Although Israel managed to pinpoint the challenges it faced, it did predict at the time – and wager on – Lebanon’s complacency. In response to Peled’s warnings in the Knesset, Israeli daily Globes, in a front-page editorial on October 5, 2010, stated:
“Israeli sources who follow events in Lebanon are convinced that, at the current rate of progress, the Lebanese will award the first licenses this year , and will start exploratory drilling within a year. The same sources believe that Lebanon will quickly be able to close the gap between it and Israel, and become a real competitor.
“Past experience shows that Israel has no immediate reason for fear.
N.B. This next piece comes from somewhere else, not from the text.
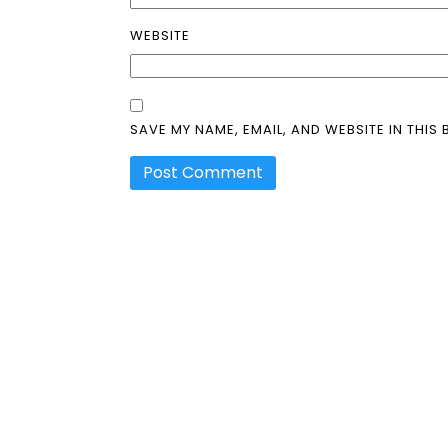
WEBSITE
SAVE MY NAME, EMAIL, AND WEBSITE IN THIS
Lebanon's natural resources will arouse internal (and external) conflicts no less severe than Israel's natural resources have provoked here …
“The oil giants will not rush to invest billions in a country where it is not clear who is in control, and where so many other countries openly interfere.”
Israel was proven right. Nothing in Lebanon is exempt from being the object of division and polarization, and thus, obstruction, including the oil and gas sector.
Meanwhile, Turkey is also trying to expand in the eastern basin through northern Cyprus, with a view to reduce its dependence on oil imports from Iran and gas imports from Russia.
Ankara is seeking to build a network of onshore and offshore gas pipelines, to act as an energy transit hub between East and West.